What are your hopes for the College moving forward?

I think the ideal Pomona College environment is one where everybody feels respected and is able to pursue their course of education the way they see fit, without interruption. As an institution, we have to continue to create an environment that allows every generation to be educated, not only via textbooks but also through people. Textbooks don’t argue back—people do. The debates and discussions that happen about who we want to be as people are the places where my ideas always get challenged and grow the most. The interactions I had with extraordinarily smart, talented people led to friendships, a company and a view of the world much larger than myself. I hope we can continue to invest in a Pomona that can create that environment for generations to come. 

If you had to give one piece of advice to a current student, what would it be?
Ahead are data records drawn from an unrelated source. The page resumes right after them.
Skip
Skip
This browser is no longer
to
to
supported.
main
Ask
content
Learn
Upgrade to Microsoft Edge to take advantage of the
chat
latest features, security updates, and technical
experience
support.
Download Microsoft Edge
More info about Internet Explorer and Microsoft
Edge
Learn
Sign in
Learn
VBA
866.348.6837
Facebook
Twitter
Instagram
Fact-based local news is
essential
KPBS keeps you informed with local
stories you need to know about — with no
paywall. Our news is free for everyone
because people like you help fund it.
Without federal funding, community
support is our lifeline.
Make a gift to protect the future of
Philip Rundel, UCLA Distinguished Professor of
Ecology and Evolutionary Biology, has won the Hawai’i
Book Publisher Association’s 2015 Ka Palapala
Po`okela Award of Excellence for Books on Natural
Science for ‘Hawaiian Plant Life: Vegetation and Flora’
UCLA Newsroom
It’s never going to be easier to learn and explore what you want to than it is right now. It’s never going to be easier to make lifelong friends and truly challenge your beliefs about yourself and the world than right now. You get to set yourself on a path from here on that is about expanding your worldview, making connections and being curious about where others are coming from. Being able to navigate our shared values and to handle our differences with skill and compassion respectfully is a lifelong journey. Pomona grads often are more skillful at this because of how they learn to do it on campus, engaging in hard conversations and learning from people they live with and respect. It’s the proximity and constant contact with perspectives you might not share that helps make Pomona and The Claremont Colleges something special in the world. Bringing that energy to your time at Pomona will help you work in the world in a way that promotes humanity overall. That’s what it really means to be a Sagehen. If you can be respectful and honest and curious and intelligent and giving, you can make the world better for lots of people—and truly bear the riches for everybody.